▸ Exercise details: Each entry that follows should be set down precisely, with its pictures removed.

--------

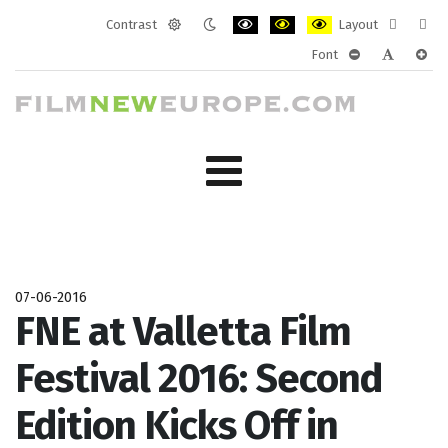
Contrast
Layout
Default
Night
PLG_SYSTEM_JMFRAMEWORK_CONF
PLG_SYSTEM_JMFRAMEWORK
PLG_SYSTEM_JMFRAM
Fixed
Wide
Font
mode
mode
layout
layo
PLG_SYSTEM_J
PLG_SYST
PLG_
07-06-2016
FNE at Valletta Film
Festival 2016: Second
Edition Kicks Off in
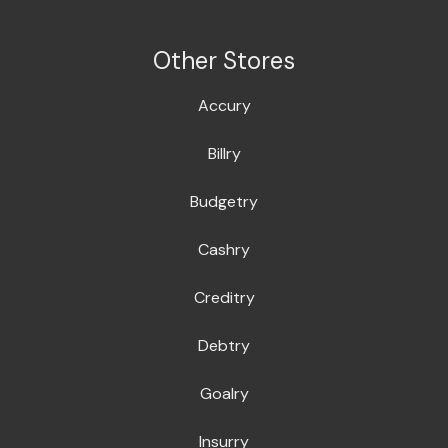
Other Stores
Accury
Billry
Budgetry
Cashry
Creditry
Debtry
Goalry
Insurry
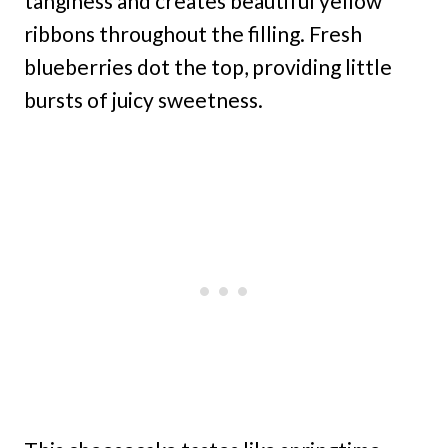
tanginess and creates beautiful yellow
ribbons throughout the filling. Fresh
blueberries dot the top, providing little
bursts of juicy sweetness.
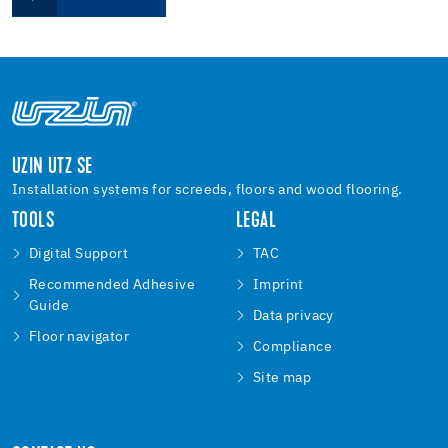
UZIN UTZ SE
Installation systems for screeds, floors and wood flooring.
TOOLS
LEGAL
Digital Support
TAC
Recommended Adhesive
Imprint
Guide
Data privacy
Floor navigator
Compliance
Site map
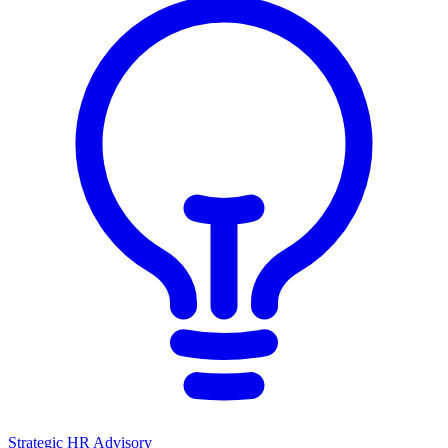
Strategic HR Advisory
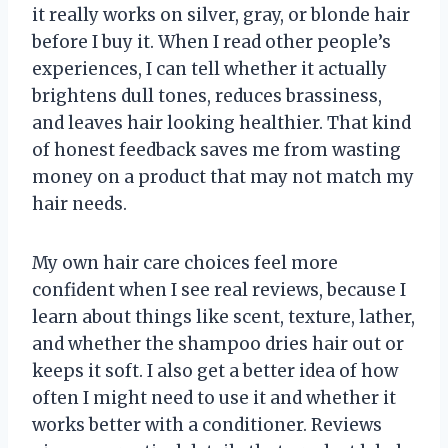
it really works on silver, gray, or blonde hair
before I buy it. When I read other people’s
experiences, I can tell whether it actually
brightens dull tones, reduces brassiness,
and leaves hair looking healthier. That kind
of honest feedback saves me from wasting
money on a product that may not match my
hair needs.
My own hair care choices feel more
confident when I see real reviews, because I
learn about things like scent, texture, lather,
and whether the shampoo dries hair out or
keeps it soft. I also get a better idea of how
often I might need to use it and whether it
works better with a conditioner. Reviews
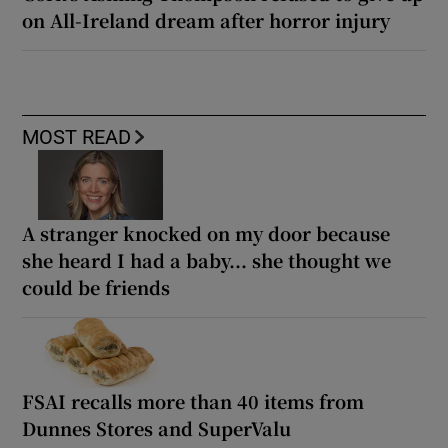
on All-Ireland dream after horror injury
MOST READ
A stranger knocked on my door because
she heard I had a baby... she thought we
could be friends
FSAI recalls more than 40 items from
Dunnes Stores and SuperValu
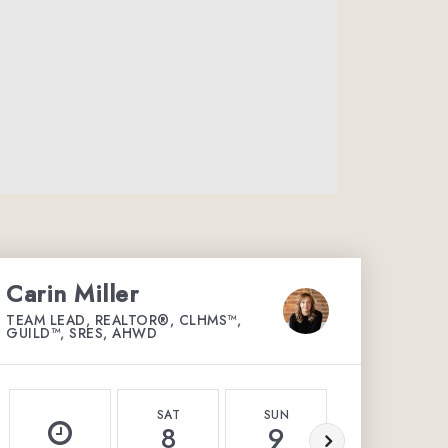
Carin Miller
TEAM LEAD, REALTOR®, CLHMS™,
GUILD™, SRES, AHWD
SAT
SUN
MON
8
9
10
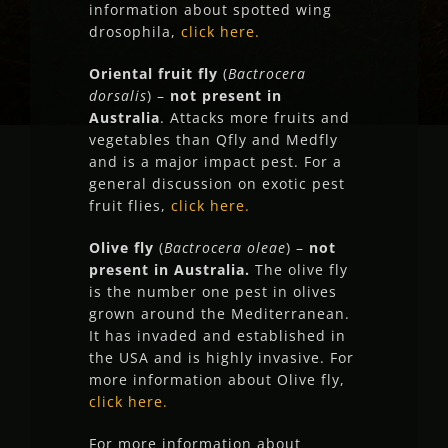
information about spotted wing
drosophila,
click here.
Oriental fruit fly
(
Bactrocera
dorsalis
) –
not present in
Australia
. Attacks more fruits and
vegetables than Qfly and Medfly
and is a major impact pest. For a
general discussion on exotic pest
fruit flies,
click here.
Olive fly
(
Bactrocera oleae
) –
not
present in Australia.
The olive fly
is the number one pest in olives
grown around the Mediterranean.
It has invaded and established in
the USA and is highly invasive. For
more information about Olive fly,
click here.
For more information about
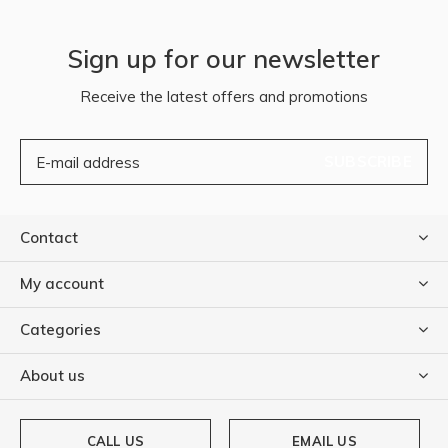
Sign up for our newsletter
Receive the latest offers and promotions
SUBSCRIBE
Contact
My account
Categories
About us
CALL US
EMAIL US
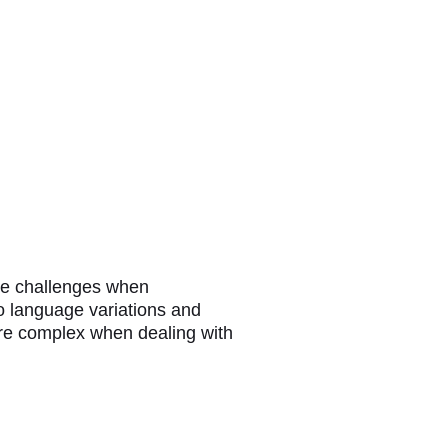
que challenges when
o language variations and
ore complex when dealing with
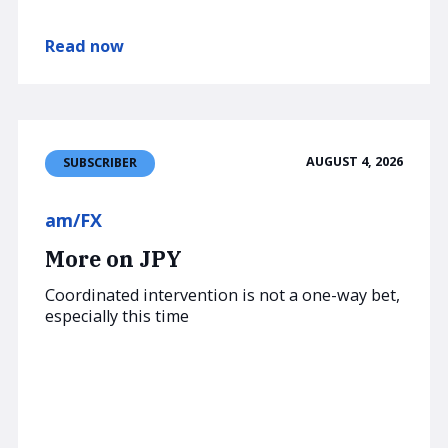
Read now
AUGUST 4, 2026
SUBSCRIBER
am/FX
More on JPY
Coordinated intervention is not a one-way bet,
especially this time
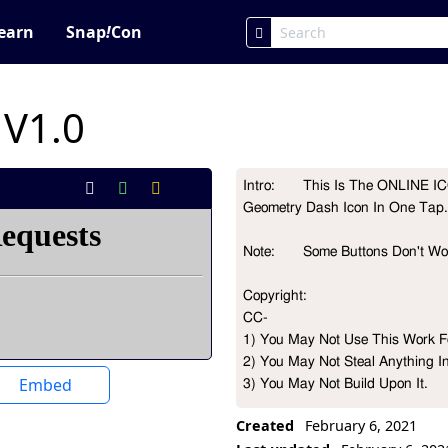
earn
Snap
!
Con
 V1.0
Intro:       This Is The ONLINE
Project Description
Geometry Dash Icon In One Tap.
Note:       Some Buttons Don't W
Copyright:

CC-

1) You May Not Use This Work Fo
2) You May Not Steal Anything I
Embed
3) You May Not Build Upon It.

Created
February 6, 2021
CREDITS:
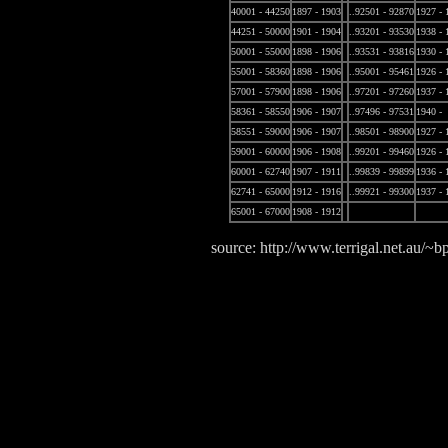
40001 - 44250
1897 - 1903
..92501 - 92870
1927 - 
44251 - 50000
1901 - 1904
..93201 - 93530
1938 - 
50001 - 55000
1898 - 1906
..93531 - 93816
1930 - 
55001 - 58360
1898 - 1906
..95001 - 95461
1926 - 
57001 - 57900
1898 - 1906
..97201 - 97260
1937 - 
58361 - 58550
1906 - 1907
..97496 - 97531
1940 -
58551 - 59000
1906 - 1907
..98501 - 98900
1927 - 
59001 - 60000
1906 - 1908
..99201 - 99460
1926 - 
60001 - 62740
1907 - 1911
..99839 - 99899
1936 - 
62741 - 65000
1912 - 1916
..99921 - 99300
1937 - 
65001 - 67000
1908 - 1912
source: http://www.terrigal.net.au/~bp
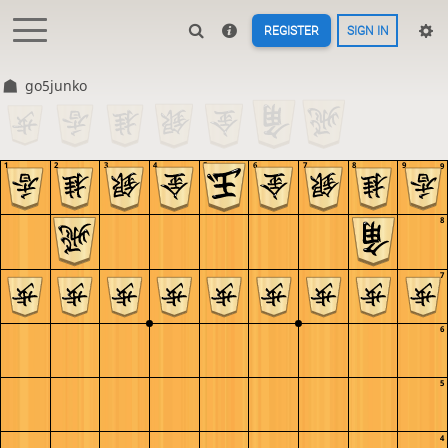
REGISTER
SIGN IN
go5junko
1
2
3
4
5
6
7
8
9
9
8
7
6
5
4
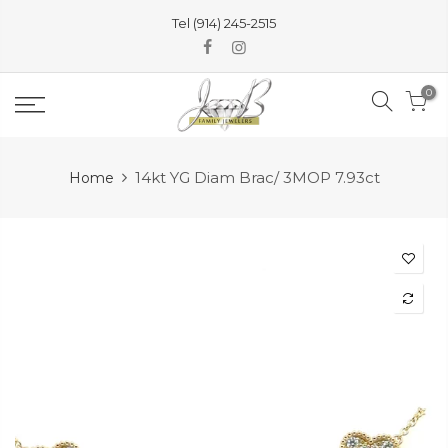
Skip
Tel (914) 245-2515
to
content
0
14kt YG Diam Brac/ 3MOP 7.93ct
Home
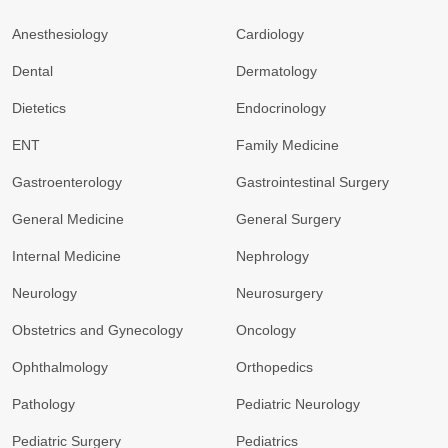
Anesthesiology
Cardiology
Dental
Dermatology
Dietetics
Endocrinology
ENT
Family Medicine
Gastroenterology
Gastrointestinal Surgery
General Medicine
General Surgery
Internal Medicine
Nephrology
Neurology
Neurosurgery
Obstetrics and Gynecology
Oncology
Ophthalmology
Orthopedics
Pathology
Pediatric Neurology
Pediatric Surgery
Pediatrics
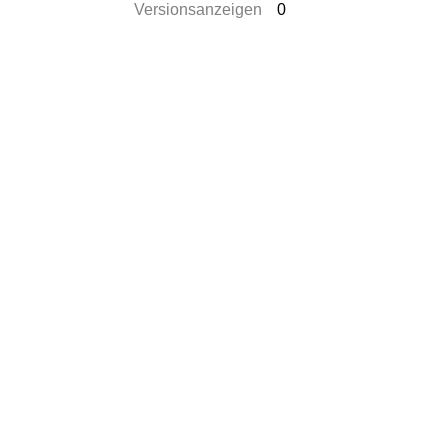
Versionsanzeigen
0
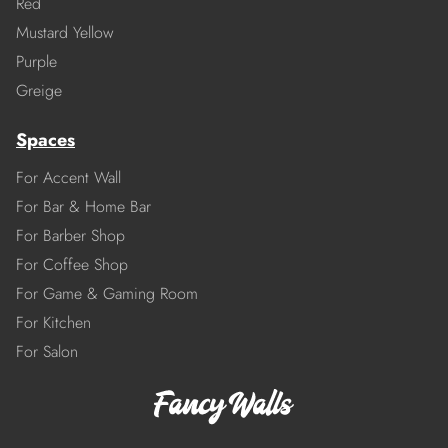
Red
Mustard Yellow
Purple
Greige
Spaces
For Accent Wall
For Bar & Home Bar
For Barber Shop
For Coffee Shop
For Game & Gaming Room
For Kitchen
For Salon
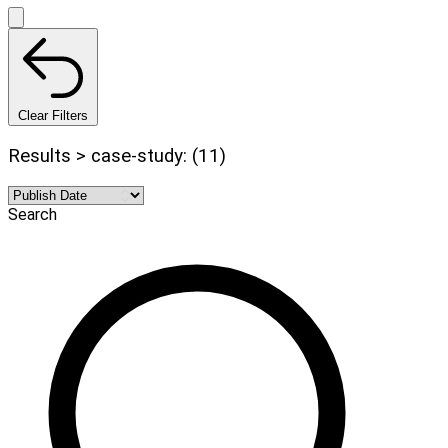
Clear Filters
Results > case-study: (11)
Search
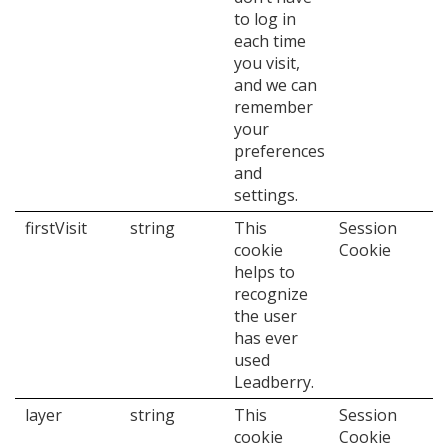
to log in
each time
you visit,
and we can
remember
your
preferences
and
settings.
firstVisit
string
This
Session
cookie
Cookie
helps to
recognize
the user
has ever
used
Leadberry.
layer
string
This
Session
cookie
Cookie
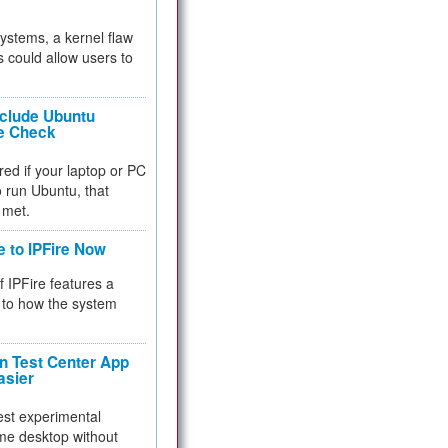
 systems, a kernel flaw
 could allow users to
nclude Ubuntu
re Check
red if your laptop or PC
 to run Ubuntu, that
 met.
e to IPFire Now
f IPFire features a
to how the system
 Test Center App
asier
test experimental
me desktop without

--------

▸ Problem solution:
Contrast
Layout
Default
Night
PLG_SYSTEM_JMFRAMEWORK_CONF
PLG_SYSTEM_JMFRAMEWORK
PLG_SYSTEM_JMFRAM
Fixed
Wide
Font
mode
mode
layout
layo
PLG_SYSTEM_J
PLG_SYST
PLG_
07-06-2016
FNE at Valletta Film
Festival 2016: Second
Edition Kicks Off in
Other Stores
Accury
Billry
Budgetry
Cashry
Creditry
Debtry
Goalry
Insurry
tanginess and creates beautiful yellow
ribbons throughout the filling. Fresh
blueberries dot the top, providing little
bursts of juicy sweetness.
UZIN UTZ SE
Installation systems for screeds, floors and wood flooring.
TOOLS
LEGAL
Digital Support
TAC
Recommended Adhesive
Imprint
Guide
Data privacy
Floor navigator
Compliance
Site map
Strategic HR Advisory
it really works on silver, gray, or blonde hair
before I buy it. When I read other people’s
experiences, I can tell whether it actually
brightens dull tones, reduces brassiness,
and leaves hair looking healthier. That kind
of honest feedback saves me from wasting
money on a product that may not match my
hair needs.
My own hair care choices feel more
confident when I see real reviews, because I
learn about things like scent, texture, lather,
and whether the shampoo dries hair out or
keeps it soft. I also get a better idea of how
often I might need to use it and whether it
works better with a conditioner. Reviews
on All-Ireland dream after horror injury
MOST READ
A stranger knocked on my door because
she heard I had a baby... she thought we
could be friends
FSAI recalls more than 40 items from
Dunnes Stores and SuperValu
Carin Miller
TEAM LEAD, REALTOR®, CLHMS™,
GUILD™, SRES, AHWD
SAT
SUN
MON
8
9
10
information about spotted wing
drosophila,
click here.
Oriental fruit fly
(
Bactrocera
dorsalis
) –
not present in
Australia
. Attacks more fruits and
vegetables than Qfly and Medfly
and is a major impact pest. For a
general discussion on exotic pest
fruit flies,
click here.
Olive fly
(
Bactrocera oleae
) –
not
present in Australia.
The olive fly
is the number one pest in olives
grown around the Mediterranean.
It has invaded and established in
the USA and is highly invasive. For
more information about Olive fly,
click here.
For more information about
Sign up for our newsletter
Receive the latest offers and promotions
SUBSCRIBE
Contact
My account
Categories
About us
CALL US
EMAIL US
que challenges when
o language variations and
ore complex when dealing with
Read now
AUGUST 4, 2026
SUBSCRIBER
am/FX
More on JPY
Coordinated intervention is not a one-way bet,
especially this time
earn
Snap
!
Con
 V1.0
Intro:       This Is The ONLINE
Project Description
Geometry Dash Icon In One Tap.
Note:       Some Buttons Don't W
Copyright:

CC-

1) You May Not Use This Work Fo
2) You May Not Steal Anything I
Embed
3) You May Not Build Upon It.

Created
February 6, 2021
CREDITS:
40001 - 44250
1897 - 1903
..92501 - 92870
1927 - 
44251 - 50000
1901 - 1904
..93201 - 93530
1938 - 
50001 - 55000
1898 - 1906
..93531 - 93816
1930 - 
55001 - 58360
1898 - 1906
..95001 - 95461
1926 - 
57001 - 57900
1898 - 1906
..97201 - 97260
1937 - 
58361 - 58550
1906 - 1907
..97496 - 97531
1940 -
58551 - 59000
1906 - 1907
..98501 - 98900
1927 - 
59001 - 60000
1906 - 1908
..99201 - 99460
1926 - 
60001 - 62740
1907 - 1911
..99839 - 99899
1936 - 
62741 - 65000
1912 - 1916
..99921 - 99300
1937 - 
65001 - 67000
1908 - 1912
source: http://www.terrigal.net.au/~bp
REGISTER
SIGN IN
go5junko
1
2
3
4
5
6
7
8
9
9
8
7
6
5
4
Skip
Tel (914) 245-2515
to
content
0
14kt YG Diam Brac/ 3MOP 7.93ct
Home
Anesthesiology
Cardiology
Dental
Dermatology
Dietetics
Endocrinology
ENT
Family Medicine
Gastroenterology
Gastrointestinal Surgery
General Medicine
General Surgery
Internal Medicine
Nephrology
Neurology
Neurosurgery
Obstetrics and Gynecology
Oncology
Ophthalmology
Orthopedics
Pathology
Pediatric Neurology
Pediatric Surgery
Pediatrics
Versionsanzeigen
0
Red
Mustard Yellow
Purple
Greige
Spaces
For Accent Wall
For Bar & Home Bar
For Barber Shop
For Coffee Shop
For Game & Gaming Room
For Kitchen
For Salon
Clear Filters
Results > case-study: (11)
Search
to log in
each time
you visit,
and we can
remember
your
preferences
and
settings.
firstVisit
string
This
Session
cookie
Cookie
helps to
recognize
the user
has ever
used
Leadberry.
layer
string
This
Session
cookie
Cookie
 systems, a kernel flaw
 could allow users to
nclude Ubuntu
re Check
red if your laptop or PC
 to run Ubuntu, that
 met.
e to IPFire Now
f IPFire features a
to how the system
 Test Center App
asier
test experimental
me desktop without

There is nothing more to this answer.